BEGIN

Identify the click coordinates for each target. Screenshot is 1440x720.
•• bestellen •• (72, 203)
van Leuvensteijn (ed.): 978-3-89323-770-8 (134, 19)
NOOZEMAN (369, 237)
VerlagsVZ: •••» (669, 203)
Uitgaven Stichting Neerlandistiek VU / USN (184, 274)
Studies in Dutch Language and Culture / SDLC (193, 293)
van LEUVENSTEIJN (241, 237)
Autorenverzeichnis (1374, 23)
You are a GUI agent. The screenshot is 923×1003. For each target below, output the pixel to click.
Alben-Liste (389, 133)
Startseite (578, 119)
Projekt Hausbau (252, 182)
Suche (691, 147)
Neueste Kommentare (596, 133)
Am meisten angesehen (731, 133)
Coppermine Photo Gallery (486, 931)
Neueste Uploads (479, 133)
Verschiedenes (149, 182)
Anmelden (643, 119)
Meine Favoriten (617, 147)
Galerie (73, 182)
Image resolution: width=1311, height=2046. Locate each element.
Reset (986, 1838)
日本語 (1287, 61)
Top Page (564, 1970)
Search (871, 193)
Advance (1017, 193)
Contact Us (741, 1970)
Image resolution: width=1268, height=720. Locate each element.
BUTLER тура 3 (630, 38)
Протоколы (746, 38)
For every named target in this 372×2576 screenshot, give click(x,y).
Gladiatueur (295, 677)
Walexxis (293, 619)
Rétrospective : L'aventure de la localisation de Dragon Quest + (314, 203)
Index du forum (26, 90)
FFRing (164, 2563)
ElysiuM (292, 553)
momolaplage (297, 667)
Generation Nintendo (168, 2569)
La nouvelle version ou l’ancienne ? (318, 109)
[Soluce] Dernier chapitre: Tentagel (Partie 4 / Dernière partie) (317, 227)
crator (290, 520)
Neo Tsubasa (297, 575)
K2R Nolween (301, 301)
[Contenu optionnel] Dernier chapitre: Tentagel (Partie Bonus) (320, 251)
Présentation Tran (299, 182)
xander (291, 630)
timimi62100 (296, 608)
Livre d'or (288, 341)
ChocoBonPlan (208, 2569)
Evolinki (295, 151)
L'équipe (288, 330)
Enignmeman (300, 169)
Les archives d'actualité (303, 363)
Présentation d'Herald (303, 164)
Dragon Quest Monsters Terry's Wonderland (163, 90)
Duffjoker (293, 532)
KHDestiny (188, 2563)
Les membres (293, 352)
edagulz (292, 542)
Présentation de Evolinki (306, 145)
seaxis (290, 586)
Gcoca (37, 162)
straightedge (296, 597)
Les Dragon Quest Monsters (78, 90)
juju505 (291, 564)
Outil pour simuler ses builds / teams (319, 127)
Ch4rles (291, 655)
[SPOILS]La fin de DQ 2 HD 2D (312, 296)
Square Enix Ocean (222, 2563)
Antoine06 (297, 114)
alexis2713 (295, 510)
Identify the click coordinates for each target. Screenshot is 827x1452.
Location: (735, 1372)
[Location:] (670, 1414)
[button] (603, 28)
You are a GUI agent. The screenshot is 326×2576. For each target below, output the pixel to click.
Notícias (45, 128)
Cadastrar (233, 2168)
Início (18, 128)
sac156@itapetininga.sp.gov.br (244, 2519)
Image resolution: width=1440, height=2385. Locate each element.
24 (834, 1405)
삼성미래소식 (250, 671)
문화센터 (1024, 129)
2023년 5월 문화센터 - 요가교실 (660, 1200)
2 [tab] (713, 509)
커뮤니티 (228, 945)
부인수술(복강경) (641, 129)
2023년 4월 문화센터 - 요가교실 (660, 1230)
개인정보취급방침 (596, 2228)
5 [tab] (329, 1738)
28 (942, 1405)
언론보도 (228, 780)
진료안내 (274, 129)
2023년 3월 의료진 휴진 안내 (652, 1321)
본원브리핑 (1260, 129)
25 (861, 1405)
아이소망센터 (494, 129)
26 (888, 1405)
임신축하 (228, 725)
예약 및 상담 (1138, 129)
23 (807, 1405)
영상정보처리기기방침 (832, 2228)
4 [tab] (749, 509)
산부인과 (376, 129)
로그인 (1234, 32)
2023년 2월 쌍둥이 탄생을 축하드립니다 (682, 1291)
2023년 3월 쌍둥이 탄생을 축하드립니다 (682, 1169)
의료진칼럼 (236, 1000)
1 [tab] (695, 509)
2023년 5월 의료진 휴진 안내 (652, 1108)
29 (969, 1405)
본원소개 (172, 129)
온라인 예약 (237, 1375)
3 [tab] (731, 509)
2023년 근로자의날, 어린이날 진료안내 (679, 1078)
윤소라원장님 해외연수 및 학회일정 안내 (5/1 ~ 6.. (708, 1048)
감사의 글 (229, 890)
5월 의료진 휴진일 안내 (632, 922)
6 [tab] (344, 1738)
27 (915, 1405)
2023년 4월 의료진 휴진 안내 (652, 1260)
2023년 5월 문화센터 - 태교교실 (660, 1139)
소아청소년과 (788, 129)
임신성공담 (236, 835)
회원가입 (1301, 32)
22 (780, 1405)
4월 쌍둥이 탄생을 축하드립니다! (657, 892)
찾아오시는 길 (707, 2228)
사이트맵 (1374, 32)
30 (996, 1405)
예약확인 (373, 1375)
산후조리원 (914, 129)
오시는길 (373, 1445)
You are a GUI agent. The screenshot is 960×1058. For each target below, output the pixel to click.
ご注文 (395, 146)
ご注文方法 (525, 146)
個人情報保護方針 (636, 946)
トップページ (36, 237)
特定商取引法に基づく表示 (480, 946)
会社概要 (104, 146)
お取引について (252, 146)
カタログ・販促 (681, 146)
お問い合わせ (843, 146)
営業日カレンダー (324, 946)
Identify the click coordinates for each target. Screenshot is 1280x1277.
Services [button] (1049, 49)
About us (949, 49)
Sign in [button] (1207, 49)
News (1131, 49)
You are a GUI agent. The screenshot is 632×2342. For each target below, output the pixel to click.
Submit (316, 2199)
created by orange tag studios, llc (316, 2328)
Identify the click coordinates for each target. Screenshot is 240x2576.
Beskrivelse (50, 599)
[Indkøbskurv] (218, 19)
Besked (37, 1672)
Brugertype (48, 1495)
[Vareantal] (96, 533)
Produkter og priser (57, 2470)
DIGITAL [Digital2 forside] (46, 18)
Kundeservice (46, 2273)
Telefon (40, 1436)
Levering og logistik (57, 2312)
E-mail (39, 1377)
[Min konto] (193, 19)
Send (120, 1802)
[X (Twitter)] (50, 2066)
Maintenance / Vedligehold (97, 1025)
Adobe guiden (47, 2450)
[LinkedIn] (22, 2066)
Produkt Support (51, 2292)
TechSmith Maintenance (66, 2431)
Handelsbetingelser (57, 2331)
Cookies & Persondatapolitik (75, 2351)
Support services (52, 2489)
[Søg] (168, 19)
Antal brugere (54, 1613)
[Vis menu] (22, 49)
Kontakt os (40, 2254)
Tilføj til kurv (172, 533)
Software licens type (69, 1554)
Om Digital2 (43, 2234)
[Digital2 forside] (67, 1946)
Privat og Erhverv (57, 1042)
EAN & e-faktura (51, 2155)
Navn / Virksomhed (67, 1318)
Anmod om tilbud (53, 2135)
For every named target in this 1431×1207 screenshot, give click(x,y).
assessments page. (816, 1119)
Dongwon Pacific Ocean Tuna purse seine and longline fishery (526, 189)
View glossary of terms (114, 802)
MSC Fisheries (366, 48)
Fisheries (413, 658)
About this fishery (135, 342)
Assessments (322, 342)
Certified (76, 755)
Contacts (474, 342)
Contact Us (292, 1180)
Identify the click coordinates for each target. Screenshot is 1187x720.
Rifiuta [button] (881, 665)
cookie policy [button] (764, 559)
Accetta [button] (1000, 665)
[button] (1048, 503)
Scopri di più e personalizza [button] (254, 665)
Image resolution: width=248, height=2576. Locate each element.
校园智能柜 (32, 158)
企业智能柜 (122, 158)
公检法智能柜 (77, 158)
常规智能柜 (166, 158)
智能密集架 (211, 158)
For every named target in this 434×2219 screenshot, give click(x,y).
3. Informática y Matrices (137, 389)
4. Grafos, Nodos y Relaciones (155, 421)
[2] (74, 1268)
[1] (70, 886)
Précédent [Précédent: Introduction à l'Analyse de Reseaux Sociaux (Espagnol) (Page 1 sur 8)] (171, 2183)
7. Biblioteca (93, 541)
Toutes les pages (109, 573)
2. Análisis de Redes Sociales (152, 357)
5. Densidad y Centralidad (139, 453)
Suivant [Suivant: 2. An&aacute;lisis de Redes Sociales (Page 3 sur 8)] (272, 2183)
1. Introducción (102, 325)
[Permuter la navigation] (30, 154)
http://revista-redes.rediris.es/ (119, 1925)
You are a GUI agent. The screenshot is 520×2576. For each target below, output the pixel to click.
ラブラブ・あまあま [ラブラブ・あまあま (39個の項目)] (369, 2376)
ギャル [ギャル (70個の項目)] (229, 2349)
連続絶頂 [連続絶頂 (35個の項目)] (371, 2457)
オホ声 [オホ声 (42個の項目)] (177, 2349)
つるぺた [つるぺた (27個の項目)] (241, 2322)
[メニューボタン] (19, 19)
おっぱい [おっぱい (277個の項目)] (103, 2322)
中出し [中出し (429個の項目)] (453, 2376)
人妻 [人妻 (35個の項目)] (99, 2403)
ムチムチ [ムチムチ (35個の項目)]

END

> _Assignment_:
Copy the lines above exactly. Start with the line containing "소아청소년과 (788, 129)", end with the line containing "ご注文 (395, 146)", and include both.

> _Output of the exercise_:
소아청소년과 (788, 129)
임신성공담 (236, 835)
회원가입 (1301, 32)
22 (780, 1405)
4월 쌍둥이 탄생을 축하드립니다! (657, 892)
찾아오시는 길 (707, 2228)
사이트맵 (1374, 32)
30 (996, 1405)
예약확인 (373, 1375)
산후조리원 (914, 129)
오시는길 (373, 1445)
You are a GUI agent. The screenshot is 960×1058. For each target below, output the pixel to click.
ご注文 (395, 146)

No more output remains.